I keep hearing these two terms and REALLY, REALLY, REALLY want some clarification.

Now this is my understanding of noodling


Long strings of wood come out of the chip port.

But some folks talk like they use a standard chain for this.  In the comments, he mentions a chain with a 5 - 10 degree angle (as opposed to the standard 30).

I know several on here noodle their big wood (sorry that sounds dirty), but how?  Do you use a special chain?

If you use a standard chain, then what is ripping?

From this video, he describes a ripping chain (like for a saw mill).

I have some oak that is gonna come out to 350 - 400 lbs per round.  The tree is off the ground on other small trees that it crushed and I have considered "noodling" at the end, then cross cutting, then noodling, then cross cutting........basically cutting each round in half before I cut it off the tree.  Before I try anything, I would love a better explanation from those who have learned the hard way (so I don't have to)


----------



## pma1123 (Apr 25, 2014)

I know I've quartered some big rounds before, and cutting one direction I had chips, and the other directly it was the long strings you speak of.   I don't know the physics behind it or even if it was supposed to happen that way.  Interested to hear the replies.


----------



## Clarkbug (Apr 25, 2014)

Imagine you have a round of firewood.

If you stand it on end (like it grew in the tree) and tried to cut it with your saw from top to bottom, that's ripping.  You want a different angle on your chain for that.

Now tip that round over so it lays on the ground.  Cut that round in half lengthwise.  That's noodling.  Cause you get long stringy noodles out of it.


----------



## Fred Wright (Apr 25, 2014)

If you stand the round on end and cut downward it's ripping. If you lay the round on its side and cut down along the grain it's noodling.

Dunno if there's a certain type of chain to use... but noodling does tend to clog the clutch cover.


----------



## paul bunion (Apr 25, 2014)

You get noodles when you cut along the direction of the fibers as it grew in the tree, just like a carpenters plane can make long curlys from a board.    You get dust when you rip cut because you are cutting into the fiber from the top, basically taking the end off of the fibers as you cut.    You get chips when you cut across the wood because you are cutting across the side of the fibers pulling them out a 'chip' at a time.


----------



## red oak (Apr 25, 2014)

Clarkbug said:


> Imagine you have a round of firewood.
> 
> If you stand it on end (like it grew in the tree) and tried to cut it with your saw from top to bottom, that's ripping.  You want a different angle on your chain for that.
> 
> Now tip that round over so it lays on the ground.  Cut that round in half lengthwise.  That's noodling.  Cause you get long stringy noodles out of it.
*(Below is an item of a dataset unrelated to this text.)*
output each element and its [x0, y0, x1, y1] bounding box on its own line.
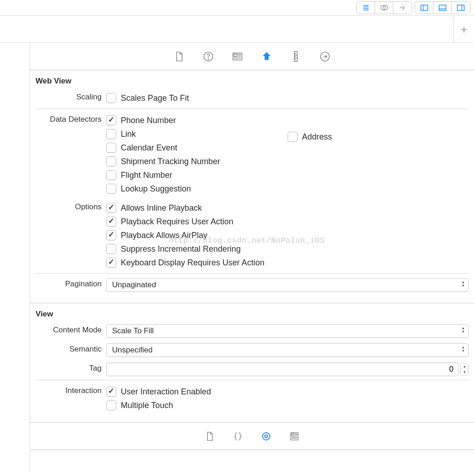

Good explanation.  I have noodled but never done a rip cut.  I do not noodle often and have not used a special chain when I have.  I'm not a big fan of it but there are times when it is called for.


----------



## HDRock (Apr 25, 2014)

Clarkbug said:


> Imagine you have a round of firewood.
> 
> If you stand it on end (like it grew in the tree) and tried to cut it with your saw from top to bottom, that's ripping.  You want a different angle on your chain for that.
> 
> Now tip that round over so it lays on the ground.  Cut that round in half lengthwise.  That's noodling.  Cause you get long stringy noodles out of it.


+1, Long grain, short grain,
Tip it on the side , not standing up that would be ripping


----------



## Paulywalnut (Apr 25, 2014)

I think it's quicker to rip than noodle. I avoid noodling when at all possible. Crazy conversation when you look at it in print.


----------



## HDRock (Apr 25, 2014)

Paulywalnut said:


> I think it's quicker to rip than noodle. I avoid noodling when at all possible. Crazy conversation when you look at it in print.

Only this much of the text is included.